Collected data
++++++

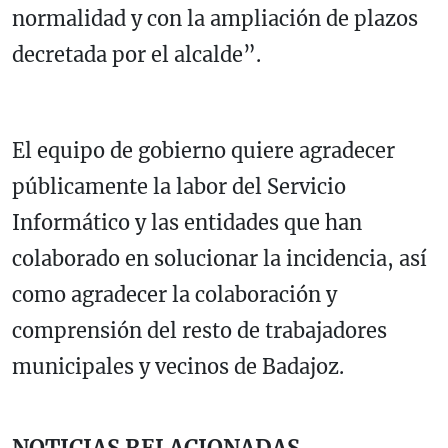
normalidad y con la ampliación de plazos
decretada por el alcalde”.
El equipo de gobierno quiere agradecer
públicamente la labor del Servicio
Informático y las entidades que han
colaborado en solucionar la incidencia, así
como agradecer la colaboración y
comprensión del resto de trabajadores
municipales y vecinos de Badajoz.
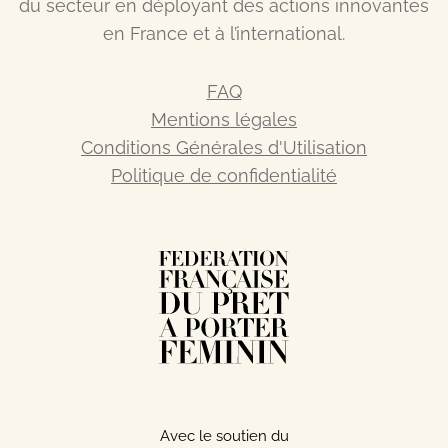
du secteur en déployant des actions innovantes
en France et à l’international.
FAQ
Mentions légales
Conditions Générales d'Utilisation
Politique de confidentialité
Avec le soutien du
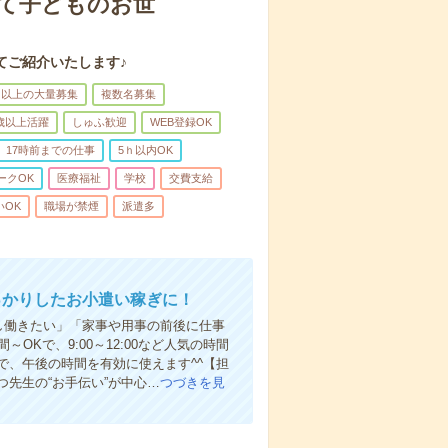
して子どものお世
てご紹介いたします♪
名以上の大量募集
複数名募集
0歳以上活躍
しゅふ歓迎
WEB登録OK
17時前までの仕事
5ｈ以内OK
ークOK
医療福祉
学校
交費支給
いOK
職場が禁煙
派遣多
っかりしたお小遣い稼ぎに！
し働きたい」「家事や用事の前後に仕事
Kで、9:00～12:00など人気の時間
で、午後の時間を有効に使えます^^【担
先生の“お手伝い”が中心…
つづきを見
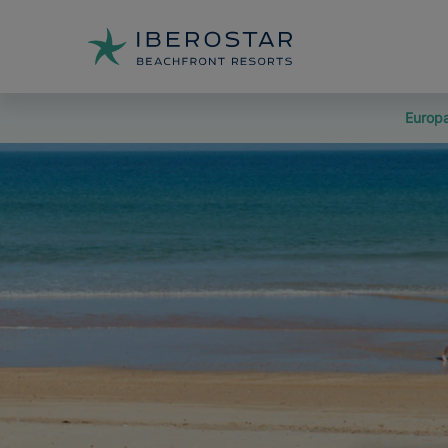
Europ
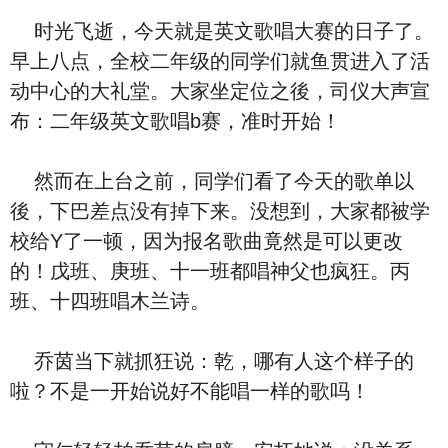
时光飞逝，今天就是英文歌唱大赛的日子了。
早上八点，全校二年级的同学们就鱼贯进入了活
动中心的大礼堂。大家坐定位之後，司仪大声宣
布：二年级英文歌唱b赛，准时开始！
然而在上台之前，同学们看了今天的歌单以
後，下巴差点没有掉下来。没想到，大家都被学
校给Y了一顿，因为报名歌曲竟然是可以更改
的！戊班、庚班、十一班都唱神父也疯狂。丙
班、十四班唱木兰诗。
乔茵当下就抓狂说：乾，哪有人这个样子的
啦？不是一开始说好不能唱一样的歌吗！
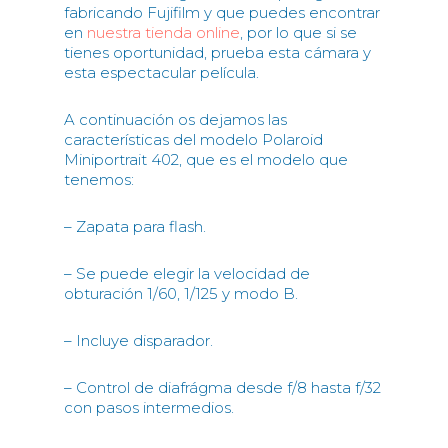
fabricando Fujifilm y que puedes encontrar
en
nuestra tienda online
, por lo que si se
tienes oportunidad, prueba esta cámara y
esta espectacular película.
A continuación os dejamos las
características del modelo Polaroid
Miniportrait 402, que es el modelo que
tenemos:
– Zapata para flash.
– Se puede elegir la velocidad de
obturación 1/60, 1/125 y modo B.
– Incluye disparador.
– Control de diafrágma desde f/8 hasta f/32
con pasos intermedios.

++++++

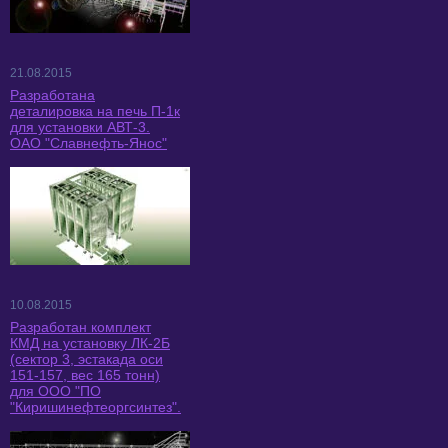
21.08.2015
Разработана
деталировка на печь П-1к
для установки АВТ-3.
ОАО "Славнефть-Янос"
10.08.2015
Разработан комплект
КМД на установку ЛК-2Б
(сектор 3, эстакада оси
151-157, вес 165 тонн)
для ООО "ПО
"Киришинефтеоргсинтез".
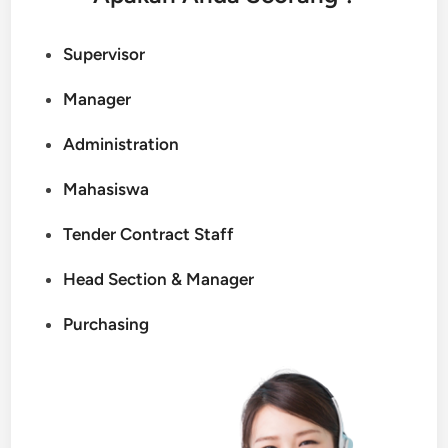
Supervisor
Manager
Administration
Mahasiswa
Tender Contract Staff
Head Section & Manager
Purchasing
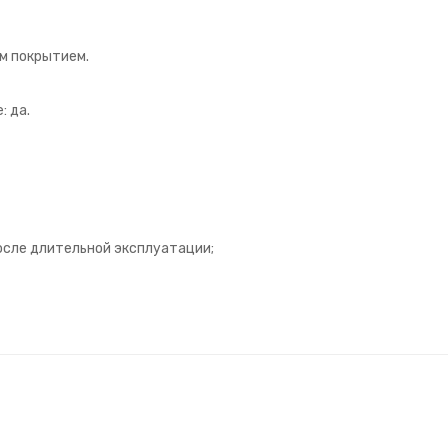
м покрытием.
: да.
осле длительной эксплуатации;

++++++

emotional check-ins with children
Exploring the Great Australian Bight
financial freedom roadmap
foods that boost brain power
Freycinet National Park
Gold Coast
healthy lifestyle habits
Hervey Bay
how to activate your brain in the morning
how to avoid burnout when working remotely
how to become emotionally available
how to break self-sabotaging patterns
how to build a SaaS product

++++++

How many lines in the data contain the string "esta"? Respond with the number only.

2